Both my paternal and maternal families have traversed the U.S.-Mexico border back and forth for generations; some uncles and aunts were born on one side, some on the other. Like hundreds if not thousands of other border families, we have maintained family ties and led lives across national boundaries. As a result, we are not your typical “immigrant family”: my mother, after all, had been born in Texas—so returning to the United States from Mexico in 1948 was a kind of coming home.

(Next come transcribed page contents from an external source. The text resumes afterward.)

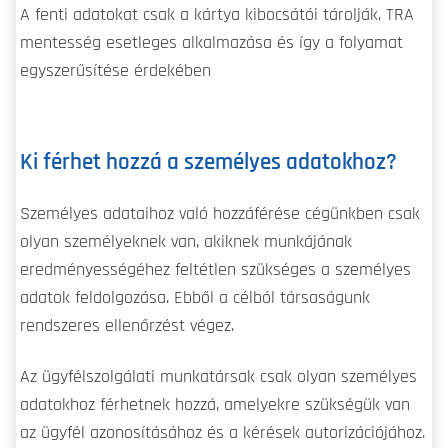
A fenti adatokat csak a kártya kibocsátói tárolják, TRA
mentesség esetleges alkalmazása és így a folyamat
egyszerűsítése érdekében
Ki férhet hozzá a személyes adatokhoz?
Személyes adataihoz való hozzáférése cégünkben csak
olyan személyeknek van, akiknek munkájának
eredményességéhez feltétlen szükséges a személyes
adatok feldolgozása. Ebből a célból társaságunk
rendszeres ellenőrzést végez.
Az ügyfélszolgálati munkatársak csak olyan személyes
adatokhoz férhetnek hozzá, amelyekre szükségük van
az ügyfél azonosításához és a kérések autorizációjához.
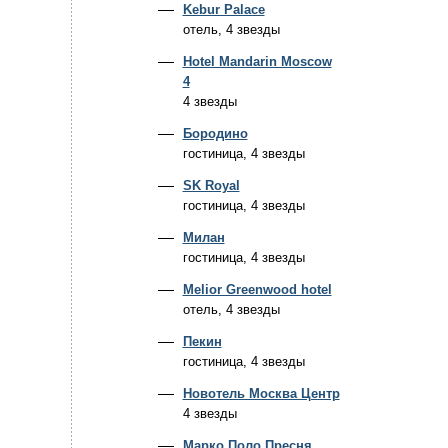
Kebur Palace
отель, 4 звезды
Hotel Mandarin Moscow
4
4 звезды
Бородино
гостиница, 4 звезды
SK Royal
гостиница, 4 звезды
Милан
гостиница, 4 звезды
Melior Greenwood hotel
отель, 4 звезды
Пекин
гостиница, 4 звезды
Новотель Москва Центр
4 звезды
Марко Поло Пресня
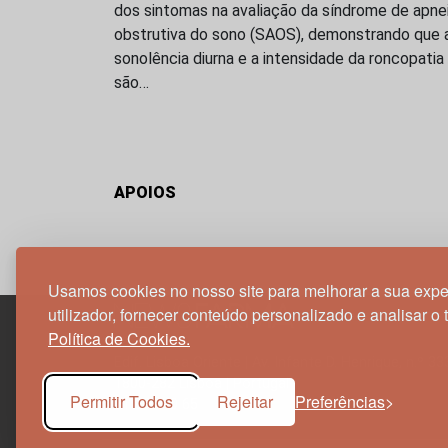
dos sintomas na avaliação da síndrome de apne
obstrutiva do sono (SAOS), demonstrando que 
sonolência diurna e a intensidade da roncopatia
são…
APOIOS
Usamos cookies no nosso site para melhorar a sua expe
utilizador, fornecer conteúdo personalizado e analisar o 
Política de Cookies.
Edif. Lisboa Oriente | Av. Infante D. Henrique, n.º 33
1800-282 Lisboa | Portugal
Permitir Todos
Rejeitar
Preferências
21 850 40 65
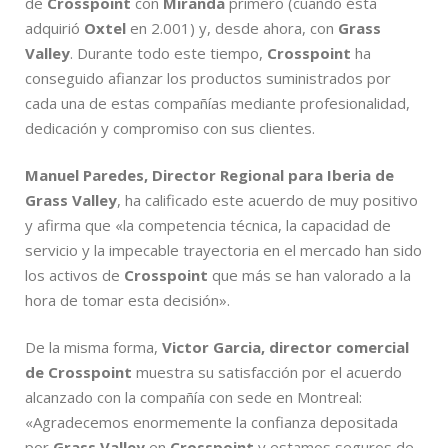
de
Crosspoint
con
Miranda
primero (cuando ésta
adquirió
Oxtel
en 2.001) y, desde ahora, con
Grass
Valley
. Durante todo este tiempo,
Crosspoint
ha
conseguido afianzar los productos suministrados por
cada una de estas compañías mediante profesionalidad,
dedicación y compromiso con sus clientes.
Manuel Paredes, Director Regional para Iberia de
Grass Valley
, ha calificado este acuerdo de muy positivo
y afirma que «la competencia técnica, la capacidad de
servicio y la impecable trayectoria en el mercado han sido
los activos de
Crosspoint
que más se han valorado a la
hora de tomar esta decisión».
De la misma forma,
Victor Garcia, director comercial
de Crosspoint
muestra su satisfacción por el acuerdo
alcanzado con la compañía con sede en Montreal:
«Agradecemos enormemente la confianza depositada
por
Grass Valley
en
Crosspoint
y estamos seguros de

For all my relatives, those who remained in Mexico and those who migrated to the United States, life has remained split. One cousin, Alicia, went to live in Los Angeles, leaving her daughter with my aunt and uncle in Monterrey, the capital of the Mexican state of Nuevo León; another cousin’s child paid a coyote and came to the United States, only to be robbed and forced to return penniless. One cousin, Gonzalo, crossed the river, settled in Chicago, married, had a family, and then returned to the small farming community of Anáhuac Nuevo León, where he was murdered in a bar brawl. His family in Chicago remains unknown to us. My mother, while U.S.-born, lived in Mexico and crossed to work as a maid in a banker’s home until she married. Now in her eighties, she recalls how she traveled by train every week from Laredo to Rodríguez, Nuevo León, carrying goods for my grandmother and my aunt.
As children we traveled back and forth constantly, sometimes with my parents, sometimes alone, to visit grandparents, purchase certain goods, or just visit friends and have dinner in Mexico. The same freedom was not there for many family members who did not have papers to cross into the United States. In the past, my family had moved pretty freely back and forth. Some of my father’s siblings were born in the United States. As a child I often wondered why we even had a border and what it all meant to have to declare “U.S. citizen” to the uniformed young man who waved us through. But all the same, I knew it was serious business.